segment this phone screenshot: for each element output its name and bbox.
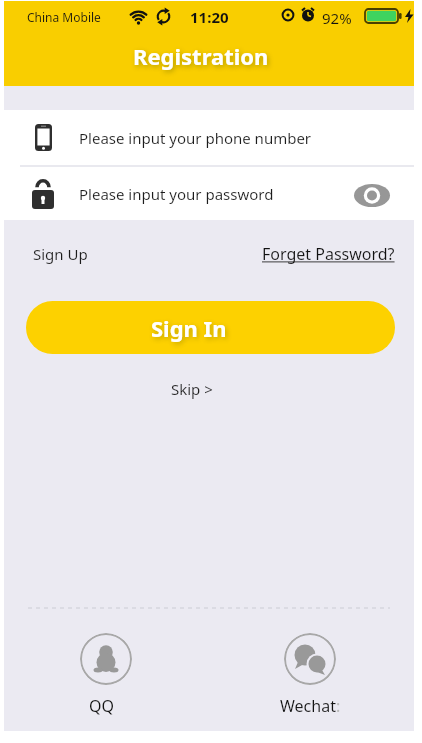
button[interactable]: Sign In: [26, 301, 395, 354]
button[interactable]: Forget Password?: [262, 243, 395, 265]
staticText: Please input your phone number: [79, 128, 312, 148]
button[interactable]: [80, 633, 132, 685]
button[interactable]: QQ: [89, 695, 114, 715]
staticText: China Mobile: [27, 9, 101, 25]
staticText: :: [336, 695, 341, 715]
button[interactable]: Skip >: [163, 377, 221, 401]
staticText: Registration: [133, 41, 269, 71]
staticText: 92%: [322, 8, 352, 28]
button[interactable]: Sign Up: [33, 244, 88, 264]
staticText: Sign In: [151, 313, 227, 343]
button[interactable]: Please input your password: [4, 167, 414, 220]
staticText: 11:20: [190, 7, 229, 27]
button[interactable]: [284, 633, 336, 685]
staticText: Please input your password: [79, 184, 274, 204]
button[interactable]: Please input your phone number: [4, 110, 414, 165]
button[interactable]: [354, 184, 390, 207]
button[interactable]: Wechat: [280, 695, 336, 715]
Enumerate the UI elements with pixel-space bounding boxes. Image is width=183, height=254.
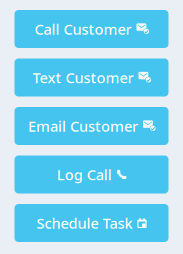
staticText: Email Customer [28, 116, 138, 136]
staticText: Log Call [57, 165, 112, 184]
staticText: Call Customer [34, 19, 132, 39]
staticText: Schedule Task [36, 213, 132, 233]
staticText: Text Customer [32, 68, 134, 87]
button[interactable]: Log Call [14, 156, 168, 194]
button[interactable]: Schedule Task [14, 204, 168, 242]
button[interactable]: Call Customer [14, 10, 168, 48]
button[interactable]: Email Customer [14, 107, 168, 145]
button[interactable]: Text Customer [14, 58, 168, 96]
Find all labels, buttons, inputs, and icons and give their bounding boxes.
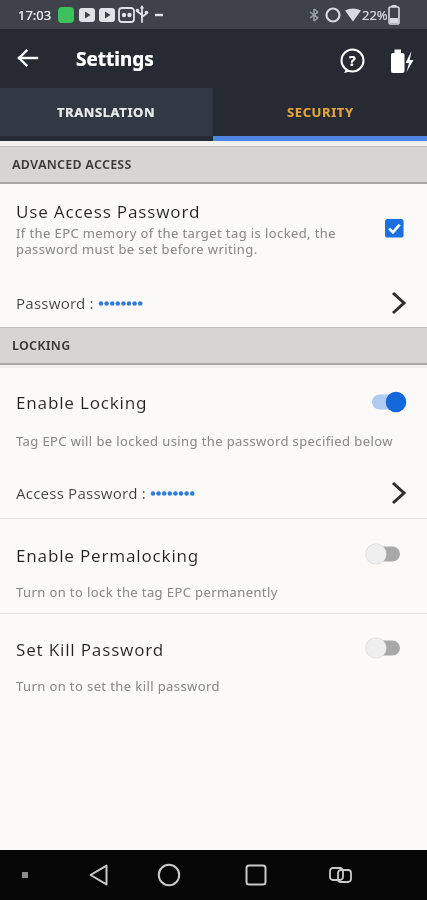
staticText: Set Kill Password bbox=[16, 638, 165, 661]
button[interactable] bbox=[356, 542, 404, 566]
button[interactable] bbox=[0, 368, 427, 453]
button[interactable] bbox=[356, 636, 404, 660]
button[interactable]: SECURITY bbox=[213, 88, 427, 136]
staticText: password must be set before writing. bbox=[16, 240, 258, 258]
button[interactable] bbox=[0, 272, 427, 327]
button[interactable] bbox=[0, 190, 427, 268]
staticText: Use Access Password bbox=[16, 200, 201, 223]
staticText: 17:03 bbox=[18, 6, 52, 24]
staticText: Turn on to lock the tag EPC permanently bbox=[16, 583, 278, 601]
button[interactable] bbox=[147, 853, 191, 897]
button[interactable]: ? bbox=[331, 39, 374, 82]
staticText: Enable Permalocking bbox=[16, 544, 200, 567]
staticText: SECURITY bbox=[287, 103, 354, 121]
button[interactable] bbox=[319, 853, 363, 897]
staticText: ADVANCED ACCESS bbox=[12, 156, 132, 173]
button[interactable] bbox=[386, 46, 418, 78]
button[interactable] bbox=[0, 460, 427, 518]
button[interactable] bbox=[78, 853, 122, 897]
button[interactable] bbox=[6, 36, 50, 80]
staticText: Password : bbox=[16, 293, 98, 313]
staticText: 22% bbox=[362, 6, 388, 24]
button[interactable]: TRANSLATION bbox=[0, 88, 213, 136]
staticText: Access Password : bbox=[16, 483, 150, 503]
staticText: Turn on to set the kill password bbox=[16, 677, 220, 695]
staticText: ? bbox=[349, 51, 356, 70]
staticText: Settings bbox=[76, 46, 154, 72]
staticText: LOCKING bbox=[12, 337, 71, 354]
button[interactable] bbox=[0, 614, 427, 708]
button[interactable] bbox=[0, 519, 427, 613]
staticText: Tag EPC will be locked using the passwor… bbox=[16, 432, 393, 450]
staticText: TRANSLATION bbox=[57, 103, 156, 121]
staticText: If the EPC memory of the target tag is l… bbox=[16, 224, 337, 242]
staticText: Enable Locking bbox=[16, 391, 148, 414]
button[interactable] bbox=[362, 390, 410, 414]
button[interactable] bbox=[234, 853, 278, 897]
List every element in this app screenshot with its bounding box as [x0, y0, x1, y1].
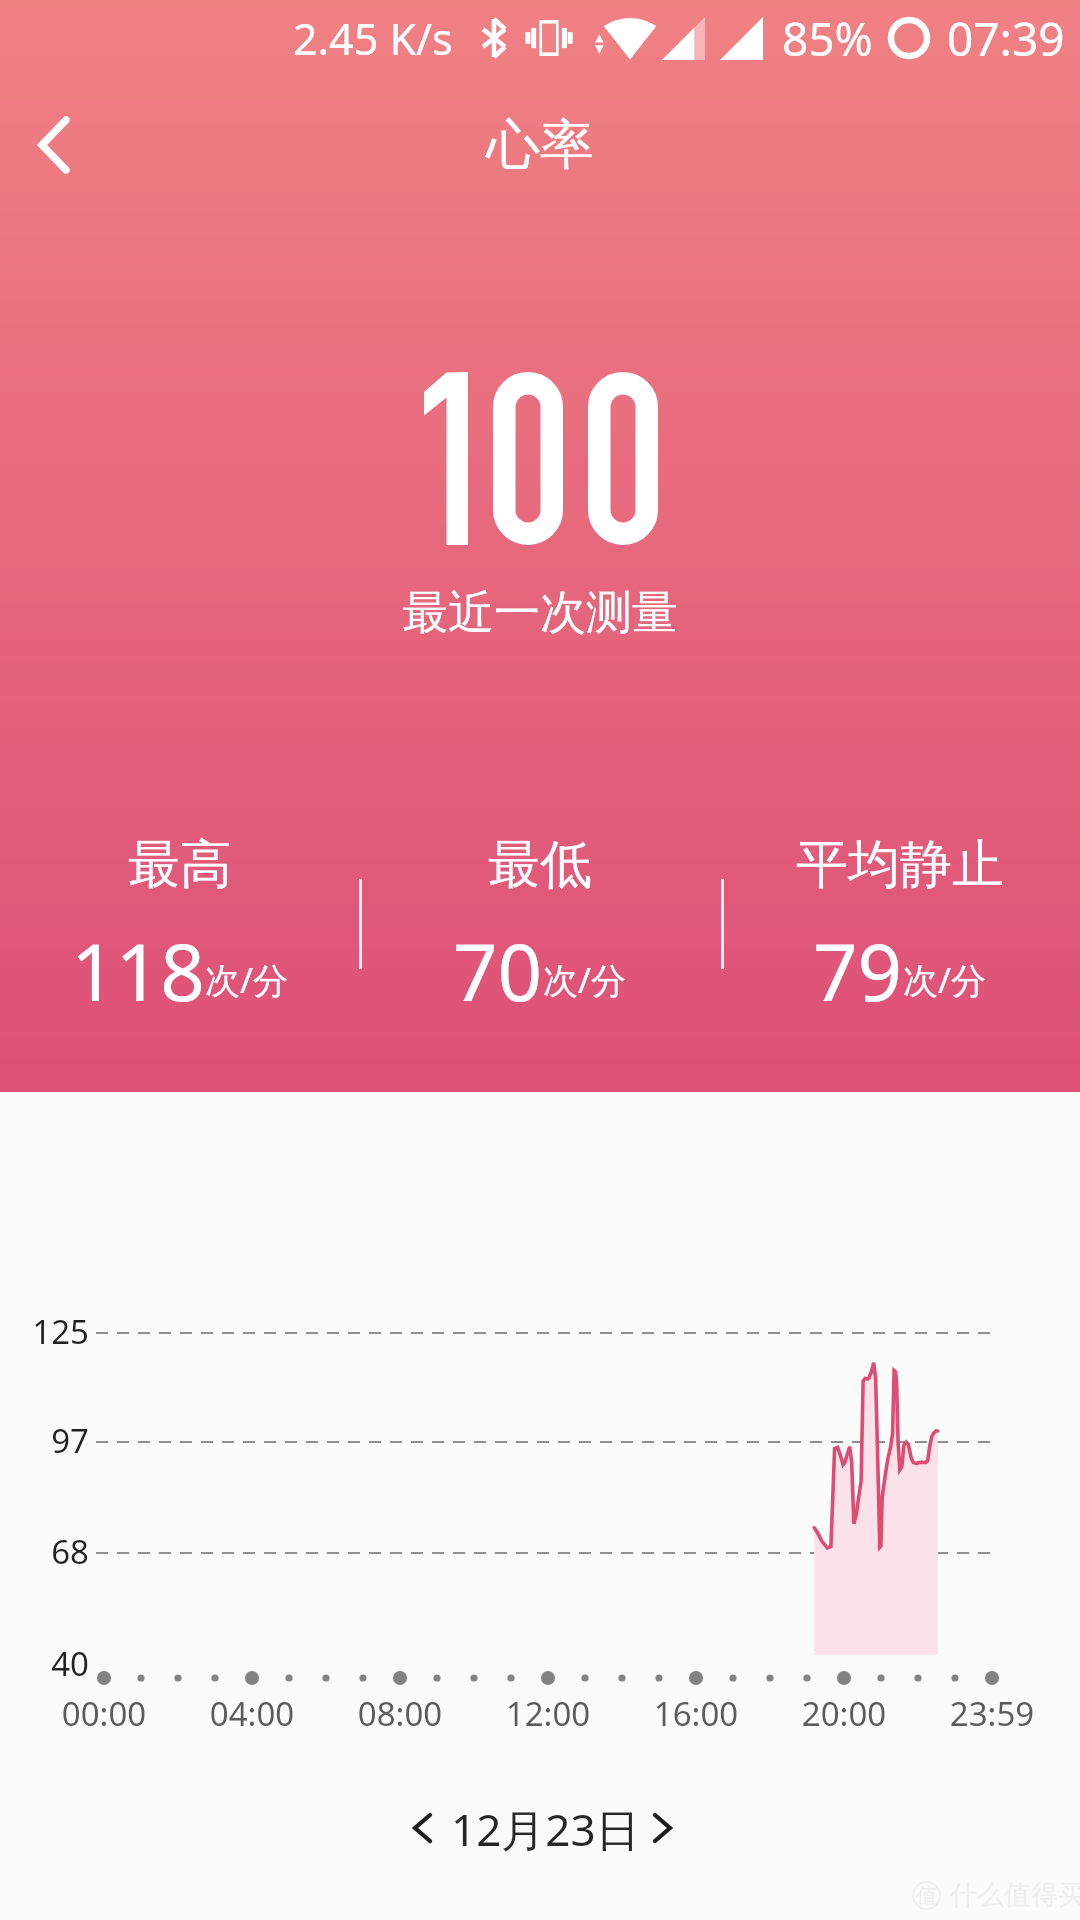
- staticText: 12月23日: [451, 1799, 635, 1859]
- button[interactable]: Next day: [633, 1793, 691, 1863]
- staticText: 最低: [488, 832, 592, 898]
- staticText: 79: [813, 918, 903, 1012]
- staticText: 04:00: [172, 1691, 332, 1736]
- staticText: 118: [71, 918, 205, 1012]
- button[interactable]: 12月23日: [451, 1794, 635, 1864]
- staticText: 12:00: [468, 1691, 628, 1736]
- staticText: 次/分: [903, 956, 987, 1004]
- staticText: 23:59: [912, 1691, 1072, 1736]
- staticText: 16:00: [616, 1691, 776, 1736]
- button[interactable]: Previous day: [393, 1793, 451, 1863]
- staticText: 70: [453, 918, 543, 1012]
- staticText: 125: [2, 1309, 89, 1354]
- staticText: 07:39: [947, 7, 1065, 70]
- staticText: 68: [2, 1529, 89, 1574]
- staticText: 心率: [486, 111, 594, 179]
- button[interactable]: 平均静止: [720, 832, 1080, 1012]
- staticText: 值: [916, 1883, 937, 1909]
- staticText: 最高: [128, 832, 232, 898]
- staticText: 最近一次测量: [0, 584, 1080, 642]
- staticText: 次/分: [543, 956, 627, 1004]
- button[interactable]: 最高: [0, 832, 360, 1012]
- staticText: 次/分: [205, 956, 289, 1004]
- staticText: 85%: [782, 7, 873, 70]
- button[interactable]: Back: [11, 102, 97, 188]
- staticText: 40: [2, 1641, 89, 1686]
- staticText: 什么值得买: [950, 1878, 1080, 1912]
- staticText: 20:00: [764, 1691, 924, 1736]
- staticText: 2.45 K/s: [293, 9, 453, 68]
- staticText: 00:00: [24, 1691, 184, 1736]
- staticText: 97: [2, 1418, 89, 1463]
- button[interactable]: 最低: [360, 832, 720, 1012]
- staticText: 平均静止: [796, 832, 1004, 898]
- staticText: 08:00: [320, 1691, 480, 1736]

--- EXERCISE REQUIREMENTS ---
Please retype the listing in full, exactly as given, and skip every image.

--- ANSWER SECTION ---
segment this phone screenshot: for each element output its name and bbox.
button[interactable]: Sign In: [26, 301, 395, 354]
button[interactable]: Forget Password?: [262, 243, 395, 265]
staticText: Please input your phone number: [79, 128, 312, 148]
button[interactable]: [80, 633, 132, 685]
button[interactable]: QQ: [89, 695, 114, 715]
staticText: China Mobile: [27, 9, 101, 25]
staticText: :: [336, 695, 341, 715]
button[interactable]: Skip >: [163, 377, 221, 401]
staticText: Registration: [133, 41, 269, 71]
staticText: 92%: [322, 8, 352, 28]
button[interactable]: Sign Up: [33, 244, 88, 264]
staticText: Sign In: [151, 313, 227, 343]
button[interactable]: Please input your password: [4, 167, 414, 220]
staticText: 11:20: [190, 7, 229, 27]
button[interactable]: [284, 633, 336, 685]
staticText: Please input your password: [79, 184, 274, 204]
button[interactable]: Please input your phone number: [4, 110, 414, 165]
button[interactable]: [354, 184, 390, 207]
button[interactable]: Wechat: [280, 695, 336, 715]
Enumerate the UI elements with pixel-space bounding boxes. Image is width=183, height=254.
staticText: Email Customer [28, 116, 138, 136]
staticText: Log Call [57, 165, 112, 184]
staticText: Call Customer [34, 19, 132, 39]
staticText: Schedule Task [36, 213, 132, 233]
staticText: Text Customer [32, 68, 134, 87]
button[interactable]: Log Call [14, 156, 168, 194]
button[interactable]: Schedule Task [14, 204, 168, 242]
button[interactable]: Call Customer [14, 10, 168, 48]
button[interactable]: Email Customer [14, 107, 168, 145]
button[interactable]: Text Customer [14, 58, 168, 96]
Find all labels, buttons, inputs, and icons and give their bounding boxes.
staticText: Set Kill Password bbox=[16, 638, 165, 661]
button[interactable] bbox=[356, 542, 404, 566]
button[interactable] bbox=[0, 368, 427, 453]
button[interactable] bbox=[356, 636, 404, 660]
button[interactable]: SECURITY bbox=[213, 88, 427, 136]
staticText: password must be set before writing. bbox=[16, 240, 258, 258]
button[interactable] bbox=[0, 272, 427, 327]
button[interactable] bbox=[0, 190, 427, 268]
staticText: Use Access Password bbox=[16, 200, 201, 223]
staticText: 17:03 bbox=[18, 6, 52, 24]
staticText: Turn on to lock the tag EPC permanently bbox=[16, 583, 278, 601]
button[interactable] bbox=[147, 853, 191, 897]
button[interactable]: ? bbox=[331, 39, 374, 82]
staticText: Enable Permalocking bbox=[16, 544, 200, 567]
staticText: SECURITY bbox=[287, 103, 354, 121]
button[interactable] bbox=[319, 853, 363, 897]
staticText: ADVANCED ACCESS bbox=[12, 156, 132, 173]
button[interactable] bbox=[386, 46, 418, 78]
button[interactable] bbox=[0, 460, 427, 518]
button[interactable] bbox=[78, 853, 122, 897]
button[interactable] bbox=[6, 36, 50, 80]
staticText: Password : bbox=[16, 293, 98, 313]
staticText: 22% bbox=[362, 6, 388, 24]
button[interactable]: TRANSLATION bbox=[0, 88, 213, 136]
staticText: Access Password : bbox=[16, 483, 150, 503]
staticText: Turn on to set the kill password bbox=[16, 677, 220, 695]
staticText: ? bbox=[349, 51, 356, 70]
staticText: Settings bbox=[76, 46, 154, 72]
staticText: LOCKING bbox=[12, 337, 71, 354]
button[interactable] bbox=[0, 614, 427, 708]
button[interactable] bbox=[0, 519, 427, 613]
staticText: Tag EPC will be locked using the passwor… bbox=[16, 432, 393, 450]
staticText: TRANSLATION bbox=[57, 103, 156, 121]
staticText: If the EPC memory of the target tag is l… bbox=[16, 224, 337, 242]
staticText: Enable Locking bbox=[16, 391, 148, 414]
button[interactable] bbox=[362, 390, 410, 414]
button[interactable] bbox=[234, 853, 278, 897]
List every element in this app screenshot with its bounding box as [x0, y0, x1, y1].
- staticText: 12月23日: [451, 1799, 635, 1859]
- button[interactable]: Next day: [633, 1793, 691, 1863]
- staticText: 最低: [488, 832, 592, 898]
- staticText: 79: [813, 918, 903, 1012]
- staticText: 04:00: [172, 1691, 332, 1736]
- staticText: 118: [71, 918, 205, 1012]
- button[interactable]: 12月23日: [451, 1794, 635, 1864]
- staticText: 12:00: [468, 1691, 628, 1736]
- staticText: 次/分: [903, 956, 987, 1004]
- staticText: 23:59: [912, 1691, 1072, 1736]
- staticText: 16:00: [616, 1691, 776, 1736]
- button[interactable]: Previous day: [393, 1793, 451, 1863]
- staticText: 70: [453, 918, 543, 1012]
- staticText: 125: [2, 1309, 89, 1354]
- staticText: 07:39: [947, 7, 1065, 70]
- staticText: 68: [2, 1529, 89, 1574]
- staticText: 心率: [486, 111, 594, 179]
- button[interactable]: 平均静止: [720, 832, 1080, 1012]
- staticText: 值: [916, 1883, 937, 1909]
- staticText: 最高: [128, 832, 232, 898]
- staticText: 最近一次测量: [0, 584, 1080, 642]
- staticText: 次/分: [543, 956, 627, 1004]
- button[interactable]: 最高: [0, 832, 360, 1012]
- staticText: 次/分: [205, 956, 289, 1004]
- staticText: 85%: [782, 7, 873, 70]
- button[interactable]: Back: [11, 102, 97, 188]
- staticText: 40: [2, 1641, 89, 1686]
- staticText: 什么值得买: [950, 1878, 1080, 1912]
- staticText: 20:00: [764, 1691, 924, 1736]
- staticText: 2.45 K/s: [293, 9, 453, 68]
- staticText: 00:00: [24, 1691, 184, 1736]
- staticText: 97: [2, 1418, 89, 1463]
- button[interactable]: 最低: [360, 832, 720, 1012]
- staticText: 平均静止: [796, 832, 1004, 898]
- staticText: 08:00: [320, 1691, 480, 1736]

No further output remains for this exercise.